**PROBLEM TO SOLVE:**
What is needed is an exact copy of the records below, with the pictures left out.

**INFORMATION:**
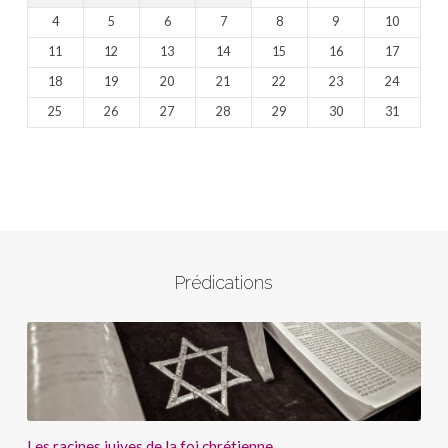
4
5
6
7
8
9
10
11
12
13
14
15
16
17
18
19
20
21
22
23
24
25
26
27
28
29
30
31
Prédications
Les racines juives de la foi chrétienne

**ANSWER TO THIS TASK:**
4
5
6
7
8
9
10
11
12
13
14
15
16
17
18
19
20
21
22
23
24
25
26
27
28
29
30
31
Prédications
Les racines juives de la foi chrétienne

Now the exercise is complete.